There are few cases of bilateral EBE reported in the literature, with even fewer reports of severe systemic infection. In the largest review of EBE cases to date (Jackson et al., 2014), patient characteristics were identified and reported. In this study, EBE had a high association (60% of cases) with underlying medical conditions including diabetes mellitus, IV drug use, underlying malignancies, and autoimmune conditions [1]. Additionally, 64% of patients were found to have an extraocular source of infection, with the most common sites identified as liver, lung, and endocardium [1]. In western countries, gram-positive infections predominated as the causative organisms [1].
A study by Steeples and Jones reported osteomyelitis in association with EBE [3]. A review of the literature did not identify other cases of bilateral EBE with other significant associations. According to Romero et al., vision is only preserved in 40% of endogenous endophthalmitis cases, even with aggressive IV antibiotic therapy [5]. Typical treatment of EBE is often based on the severity and location of other ongoing sources of infection, but in general, systemic therapy with a third-generation cephalosporin or fluoroquinolone with good intraocular penetration is recommended [6]. Pars plana vitrectomy is also a mainstay of treatment to reduce intraocular disease management and improve long-term outcomes [7].
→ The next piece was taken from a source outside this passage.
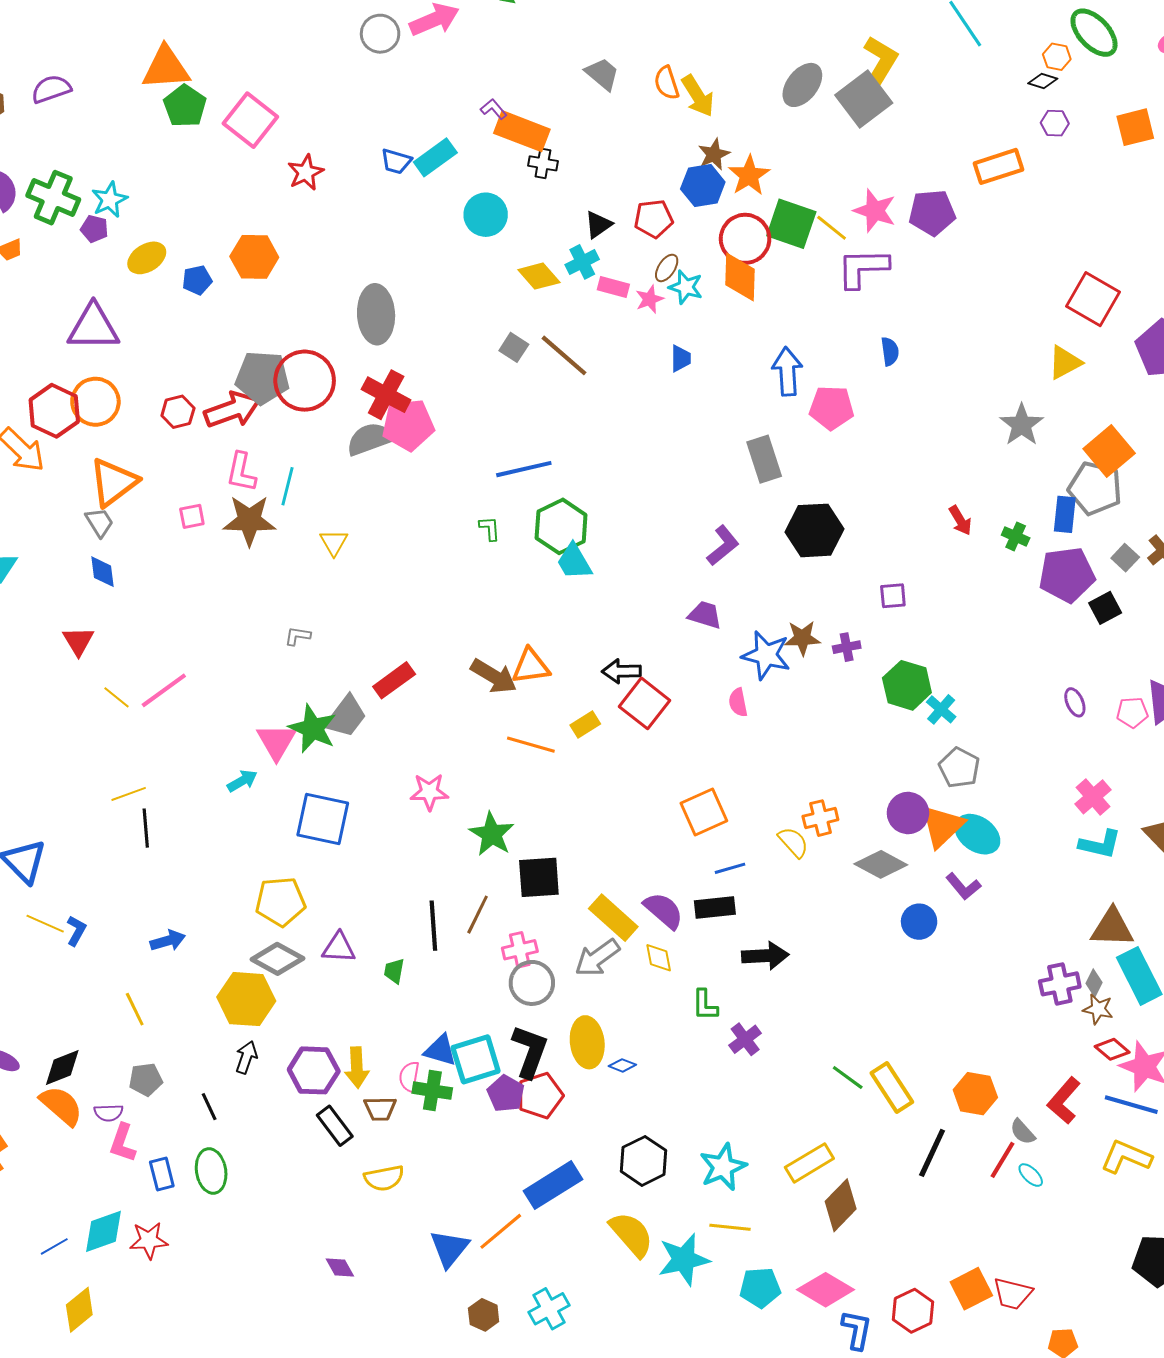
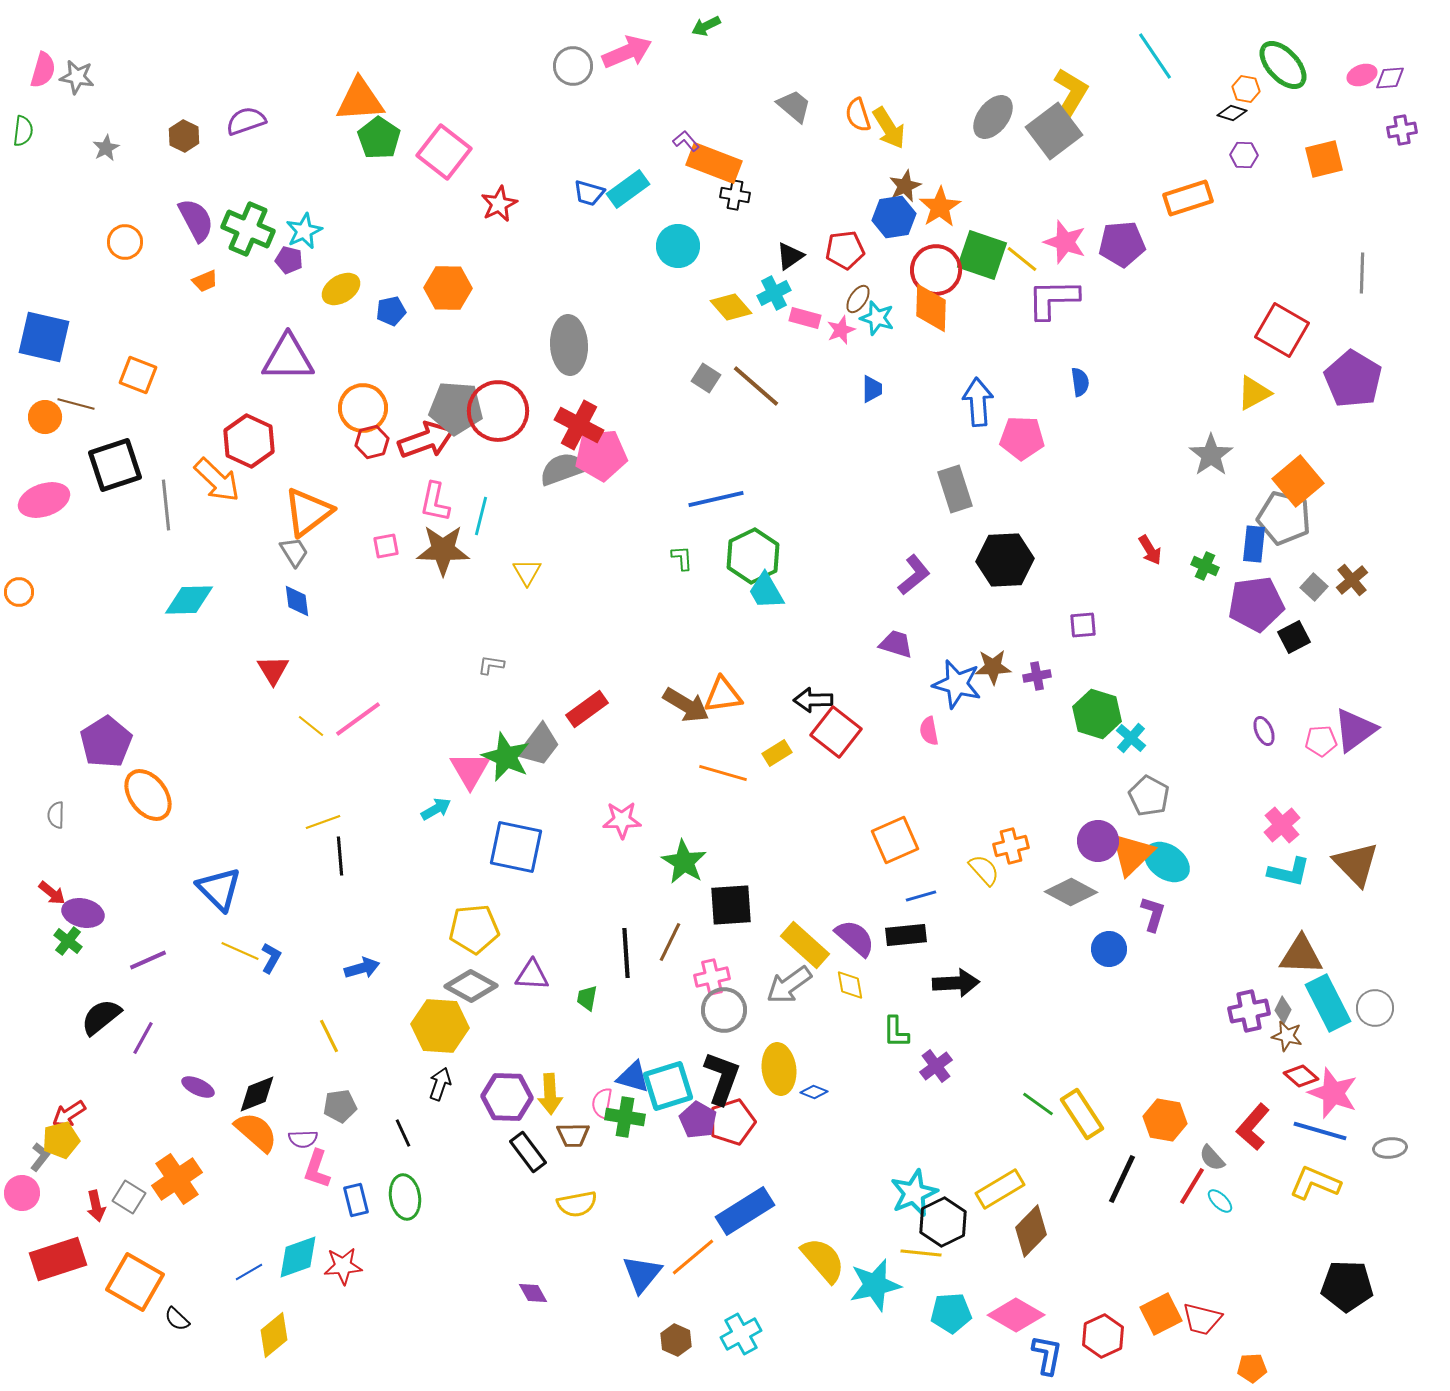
orange circle: (95, 402) -> (363, 408), moved
purple L-shape: (963, 886) -> (1153, 914), turned -123
black hexagon: (644, 1161) -> (943, 1222), moved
Although the patient's vision did not improve, aggressive antibiotic therapy with close monitoring for side effects was key to the stabilization and management of her multisystem infection. Poor blood sugar control with pre-existing diabetic neuropathy and an HbA1c of 12.7 may have contributed to the rapid vision loss in this case. A multidisciplinary approach was vital for the stabilization and management of this patient, requiring joint efforts from infectious disease, pulmonology, cardiology and cardiothoracic surgery, neurology, nephrology, internal medicine, social work, and numerous allied healthcare professionals.
Physicians need to be aware of this rare but severe and vision-threatening complication of bacteremia. While it is most commonly noted in patients with gram-positive bacteremia and risk factors including type II diabetes mellitus, IV drug use, malignancy, and autoimmune conditions, any bacteremic patient with eye pain or vision changes should be evaluated promptly for EBE. Urgent ophthalmology consultation is warranted to obtain vitreous culture, administer ocular antibiotics, and rule out other pathologies.